:: Task to complete ::
Take each line of the records below that contains the string "simulador" and copy it.

:: Provided data ::
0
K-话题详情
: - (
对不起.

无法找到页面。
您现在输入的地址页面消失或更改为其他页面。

---

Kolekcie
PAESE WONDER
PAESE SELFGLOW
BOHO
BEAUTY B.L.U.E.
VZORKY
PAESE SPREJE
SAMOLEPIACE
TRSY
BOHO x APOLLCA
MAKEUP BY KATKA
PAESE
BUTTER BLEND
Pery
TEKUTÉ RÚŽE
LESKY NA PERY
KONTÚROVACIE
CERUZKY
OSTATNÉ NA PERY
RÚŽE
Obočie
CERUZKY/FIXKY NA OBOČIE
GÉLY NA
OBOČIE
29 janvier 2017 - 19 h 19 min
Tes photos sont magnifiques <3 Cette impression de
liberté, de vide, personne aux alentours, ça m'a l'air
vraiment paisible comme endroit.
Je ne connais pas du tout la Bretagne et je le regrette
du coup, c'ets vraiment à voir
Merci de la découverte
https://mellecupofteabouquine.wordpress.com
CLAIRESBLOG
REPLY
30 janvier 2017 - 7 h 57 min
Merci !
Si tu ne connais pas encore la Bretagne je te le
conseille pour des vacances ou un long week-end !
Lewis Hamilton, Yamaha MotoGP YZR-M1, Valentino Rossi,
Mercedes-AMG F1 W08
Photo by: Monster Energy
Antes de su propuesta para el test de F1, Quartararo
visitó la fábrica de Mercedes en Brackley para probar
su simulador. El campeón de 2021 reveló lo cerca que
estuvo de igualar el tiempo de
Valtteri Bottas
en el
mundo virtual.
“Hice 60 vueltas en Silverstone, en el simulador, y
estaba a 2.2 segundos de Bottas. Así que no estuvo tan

---

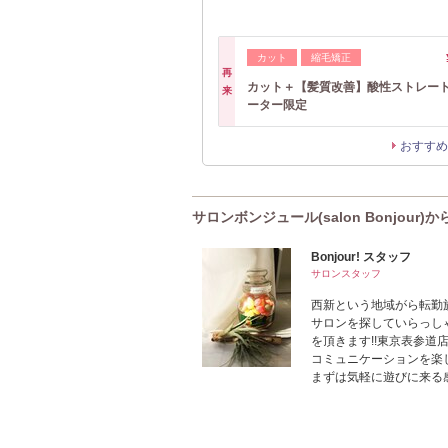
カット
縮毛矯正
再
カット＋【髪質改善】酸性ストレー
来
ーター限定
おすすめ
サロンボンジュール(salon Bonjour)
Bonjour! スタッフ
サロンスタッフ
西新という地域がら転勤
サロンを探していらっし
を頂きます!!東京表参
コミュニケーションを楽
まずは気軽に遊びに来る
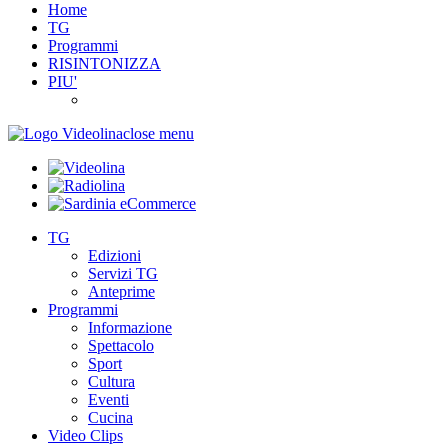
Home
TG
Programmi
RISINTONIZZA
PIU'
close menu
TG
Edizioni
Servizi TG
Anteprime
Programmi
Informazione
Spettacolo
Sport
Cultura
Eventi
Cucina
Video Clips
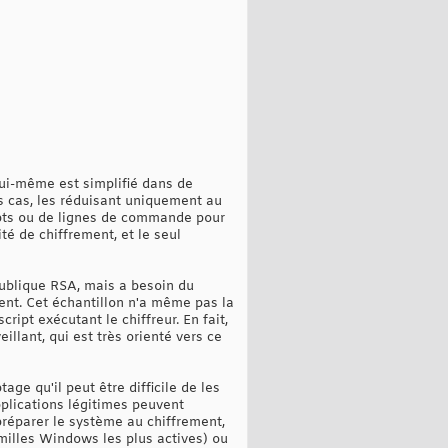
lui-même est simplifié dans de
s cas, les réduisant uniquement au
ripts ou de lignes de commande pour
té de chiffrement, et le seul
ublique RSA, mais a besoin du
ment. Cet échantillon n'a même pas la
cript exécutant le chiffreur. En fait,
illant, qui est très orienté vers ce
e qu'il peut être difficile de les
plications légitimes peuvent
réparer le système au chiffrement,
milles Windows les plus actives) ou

:: Solution to the exercise ::
su simulador. El campeón de 2021 reveló lo cerca que
“Hice 60 vueltas en Silverstone, en el simulador, y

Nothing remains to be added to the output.